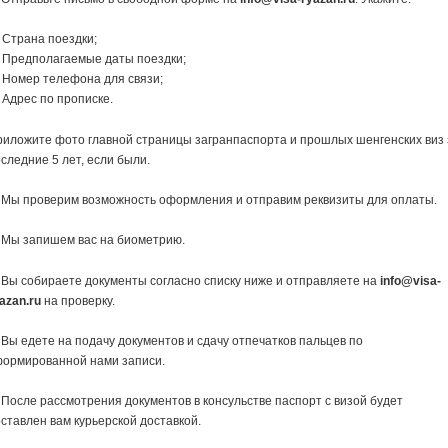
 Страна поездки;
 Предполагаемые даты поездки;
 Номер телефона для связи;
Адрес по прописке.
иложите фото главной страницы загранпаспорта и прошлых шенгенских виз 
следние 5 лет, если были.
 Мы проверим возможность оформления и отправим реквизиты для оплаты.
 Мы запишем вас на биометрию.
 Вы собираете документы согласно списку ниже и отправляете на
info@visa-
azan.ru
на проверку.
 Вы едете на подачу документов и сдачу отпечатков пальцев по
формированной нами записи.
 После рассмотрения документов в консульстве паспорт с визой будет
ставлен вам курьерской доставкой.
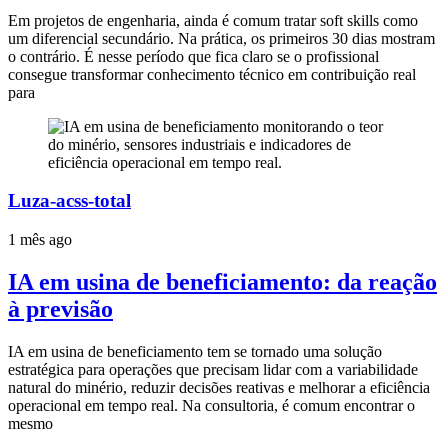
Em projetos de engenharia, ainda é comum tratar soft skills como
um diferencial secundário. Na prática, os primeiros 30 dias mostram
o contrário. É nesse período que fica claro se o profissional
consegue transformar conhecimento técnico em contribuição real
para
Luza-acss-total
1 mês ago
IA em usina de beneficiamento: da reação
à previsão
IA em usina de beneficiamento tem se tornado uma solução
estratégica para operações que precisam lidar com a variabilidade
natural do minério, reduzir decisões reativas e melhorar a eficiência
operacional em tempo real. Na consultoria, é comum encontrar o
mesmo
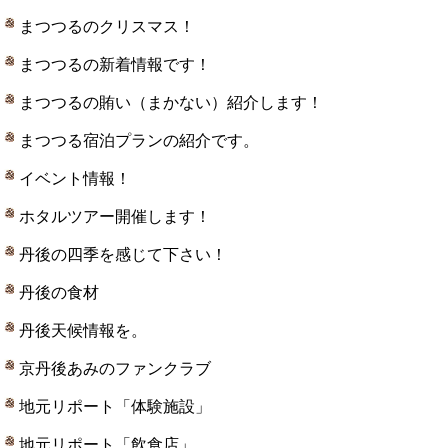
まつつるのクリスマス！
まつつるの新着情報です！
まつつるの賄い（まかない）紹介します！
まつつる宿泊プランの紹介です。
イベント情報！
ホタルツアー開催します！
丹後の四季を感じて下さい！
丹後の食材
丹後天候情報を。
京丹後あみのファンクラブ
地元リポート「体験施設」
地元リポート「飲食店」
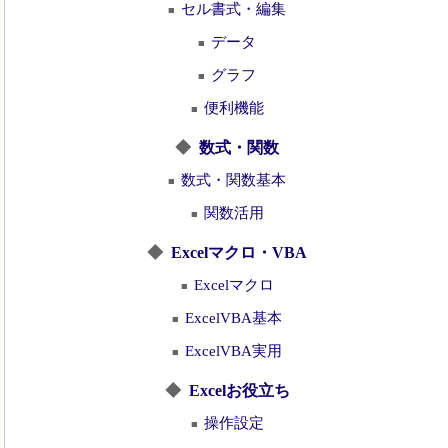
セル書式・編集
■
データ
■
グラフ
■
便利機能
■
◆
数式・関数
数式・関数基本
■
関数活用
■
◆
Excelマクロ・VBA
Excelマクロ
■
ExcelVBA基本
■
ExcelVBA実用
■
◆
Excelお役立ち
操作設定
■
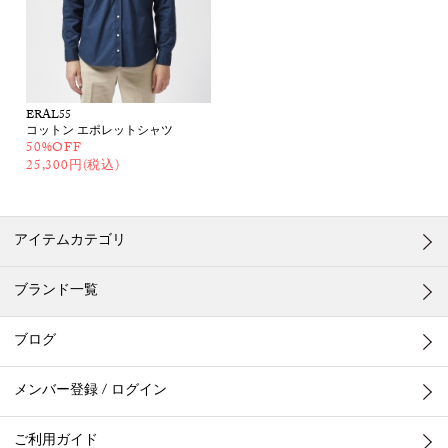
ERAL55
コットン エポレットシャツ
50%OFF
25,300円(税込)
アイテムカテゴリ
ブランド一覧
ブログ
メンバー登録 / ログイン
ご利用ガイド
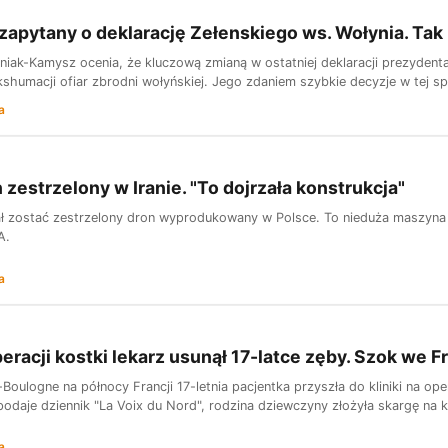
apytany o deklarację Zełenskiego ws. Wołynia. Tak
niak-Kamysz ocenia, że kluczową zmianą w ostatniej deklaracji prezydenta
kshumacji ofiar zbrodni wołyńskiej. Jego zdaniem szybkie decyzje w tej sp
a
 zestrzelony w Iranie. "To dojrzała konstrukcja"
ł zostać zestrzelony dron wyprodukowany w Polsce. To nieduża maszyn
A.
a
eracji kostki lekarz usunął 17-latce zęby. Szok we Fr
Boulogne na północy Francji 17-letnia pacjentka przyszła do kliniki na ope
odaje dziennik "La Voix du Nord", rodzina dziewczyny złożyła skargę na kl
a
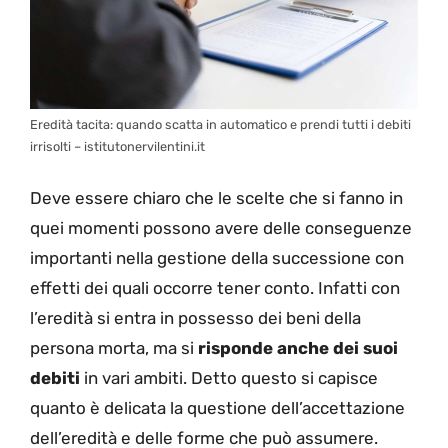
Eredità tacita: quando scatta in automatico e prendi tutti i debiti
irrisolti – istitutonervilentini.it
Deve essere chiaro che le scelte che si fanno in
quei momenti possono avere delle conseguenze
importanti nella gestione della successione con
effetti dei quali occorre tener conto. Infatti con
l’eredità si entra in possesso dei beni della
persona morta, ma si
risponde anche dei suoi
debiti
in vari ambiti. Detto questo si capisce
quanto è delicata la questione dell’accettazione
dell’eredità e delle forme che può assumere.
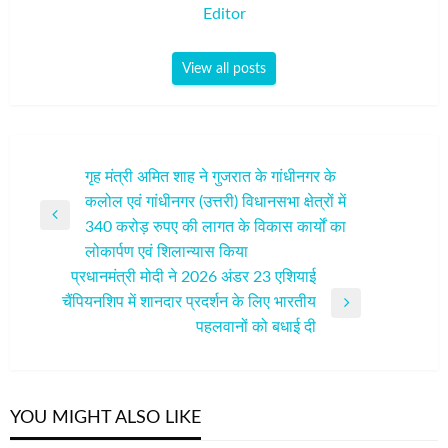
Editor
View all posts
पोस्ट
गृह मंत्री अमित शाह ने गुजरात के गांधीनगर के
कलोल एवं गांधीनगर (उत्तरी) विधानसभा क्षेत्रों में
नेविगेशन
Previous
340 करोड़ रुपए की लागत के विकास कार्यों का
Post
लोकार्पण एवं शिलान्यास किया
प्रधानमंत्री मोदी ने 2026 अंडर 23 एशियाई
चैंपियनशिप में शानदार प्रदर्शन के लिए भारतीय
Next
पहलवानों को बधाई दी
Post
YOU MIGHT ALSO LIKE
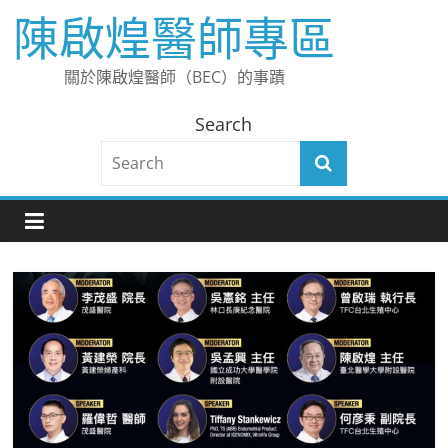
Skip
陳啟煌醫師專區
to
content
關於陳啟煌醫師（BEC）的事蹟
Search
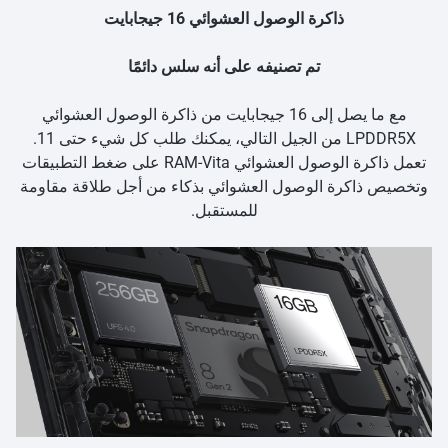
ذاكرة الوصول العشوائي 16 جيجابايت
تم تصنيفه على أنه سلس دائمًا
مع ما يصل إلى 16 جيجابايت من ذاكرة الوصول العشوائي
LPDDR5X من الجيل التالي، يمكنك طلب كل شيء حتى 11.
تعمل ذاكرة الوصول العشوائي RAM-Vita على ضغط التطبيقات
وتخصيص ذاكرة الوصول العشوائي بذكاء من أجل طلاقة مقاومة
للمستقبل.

----------

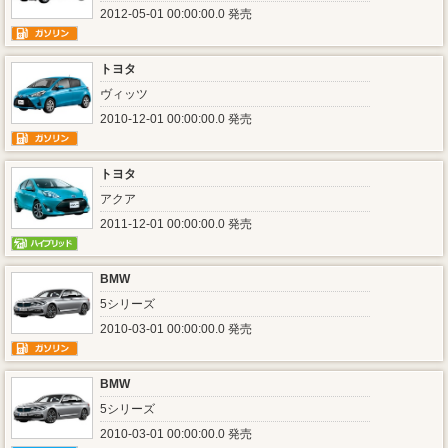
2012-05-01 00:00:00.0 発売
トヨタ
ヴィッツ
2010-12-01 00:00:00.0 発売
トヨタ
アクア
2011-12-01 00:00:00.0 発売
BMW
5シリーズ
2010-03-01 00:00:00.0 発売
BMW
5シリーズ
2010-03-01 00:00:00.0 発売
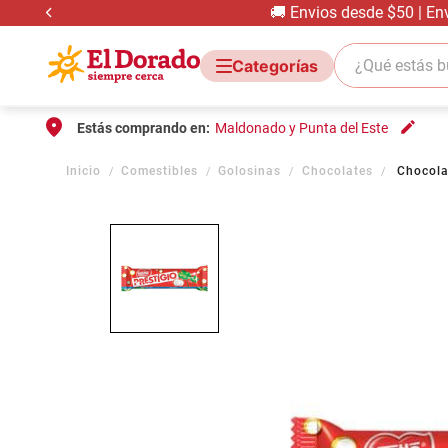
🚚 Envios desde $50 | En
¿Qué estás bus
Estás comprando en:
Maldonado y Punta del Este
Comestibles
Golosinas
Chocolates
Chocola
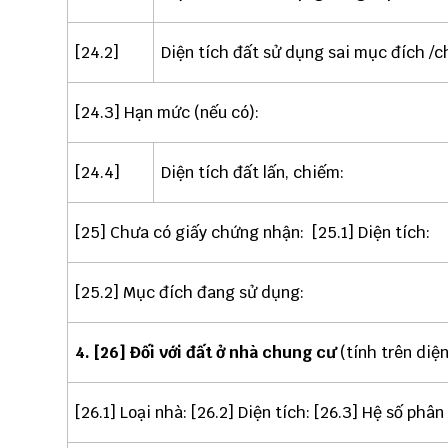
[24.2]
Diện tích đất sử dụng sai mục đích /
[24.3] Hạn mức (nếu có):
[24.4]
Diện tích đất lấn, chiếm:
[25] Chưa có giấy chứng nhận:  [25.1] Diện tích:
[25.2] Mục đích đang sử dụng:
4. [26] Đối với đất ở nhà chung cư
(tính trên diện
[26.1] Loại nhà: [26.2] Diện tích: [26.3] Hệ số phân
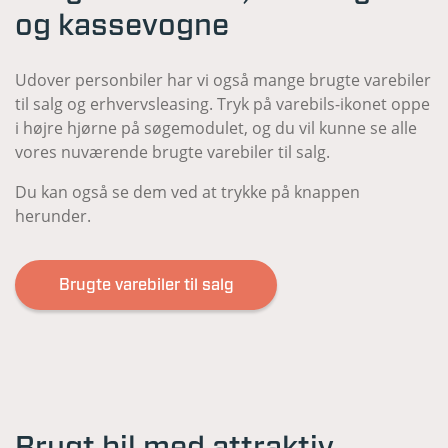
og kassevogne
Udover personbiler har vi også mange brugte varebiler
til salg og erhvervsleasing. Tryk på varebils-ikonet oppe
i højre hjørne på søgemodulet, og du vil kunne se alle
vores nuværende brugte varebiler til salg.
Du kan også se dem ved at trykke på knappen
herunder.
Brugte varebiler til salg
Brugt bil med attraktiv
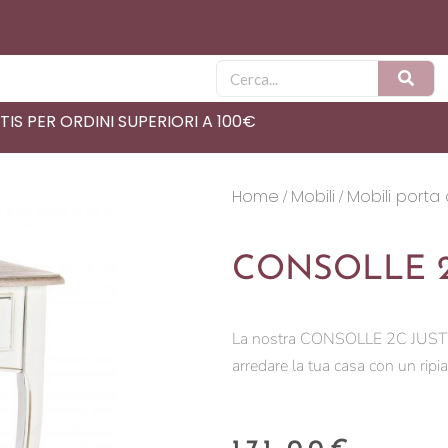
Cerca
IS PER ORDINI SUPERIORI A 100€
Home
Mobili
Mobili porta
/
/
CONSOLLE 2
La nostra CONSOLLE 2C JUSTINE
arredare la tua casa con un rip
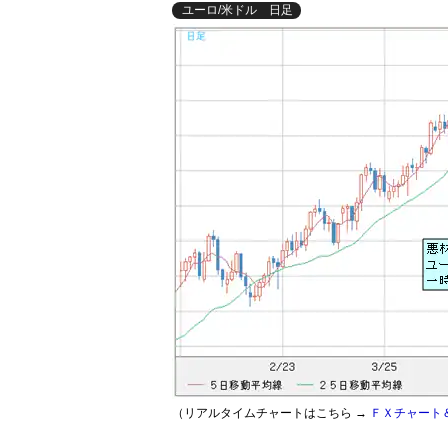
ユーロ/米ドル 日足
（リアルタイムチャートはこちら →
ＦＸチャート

----------

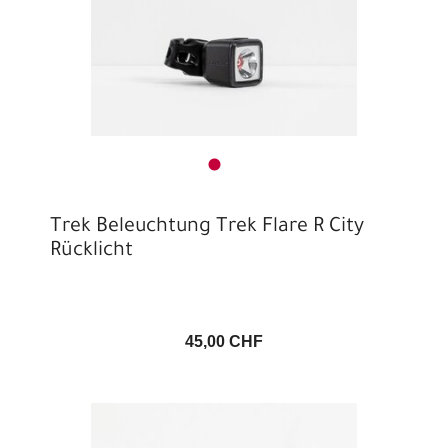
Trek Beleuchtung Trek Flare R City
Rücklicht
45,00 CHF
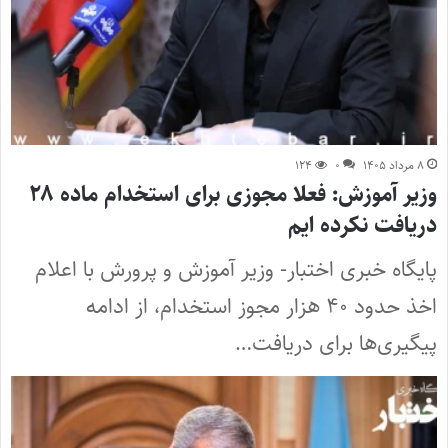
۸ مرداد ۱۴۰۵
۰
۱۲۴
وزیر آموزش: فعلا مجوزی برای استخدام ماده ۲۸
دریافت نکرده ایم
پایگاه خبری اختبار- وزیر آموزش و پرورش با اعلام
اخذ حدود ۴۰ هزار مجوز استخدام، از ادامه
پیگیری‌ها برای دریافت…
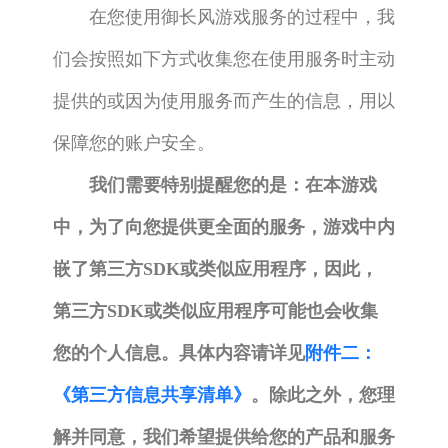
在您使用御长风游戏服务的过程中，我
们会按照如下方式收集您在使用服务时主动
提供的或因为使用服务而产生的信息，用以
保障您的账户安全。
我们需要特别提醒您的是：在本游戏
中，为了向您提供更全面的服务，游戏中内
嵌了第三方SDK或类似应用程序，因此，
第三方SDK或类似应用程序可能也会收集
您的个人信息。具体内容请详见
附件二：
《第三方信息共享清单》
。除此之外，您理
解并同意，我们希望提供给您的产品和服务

----------

[Exercise description]
Those lines of the records above that run from the one containing "Страна поездки;" through the one containing "Em projetos de" should be returned exactly, with no pictures among them.

[Result of the exercise]
 Страна поездки;
 Предполагаемые даты поездки;
 Номер телефона для связи;
Адрес по прописке.
иложите фото главной страницы загранпаспорта и прошлых шенгенских виз 
следние 5 лет, если были.
 Мы проверим возможность оформления и отправим реквизиты для оплаты.
 Мы запишем вас на биометрию.
 Вы собираете документы согласно списку ниже и отправляете на
info@visa-
azan.ru
на проверку.
 Вы едете на подачу документов и сдачу отпечатков пальцев по
формированной нами записи.
 После рассмотрения документов в консульстве паспорт с визой будет
ставлен вам курьерской доставкой.
Em projetos de engenharia, ainda é comum tratar soft skills como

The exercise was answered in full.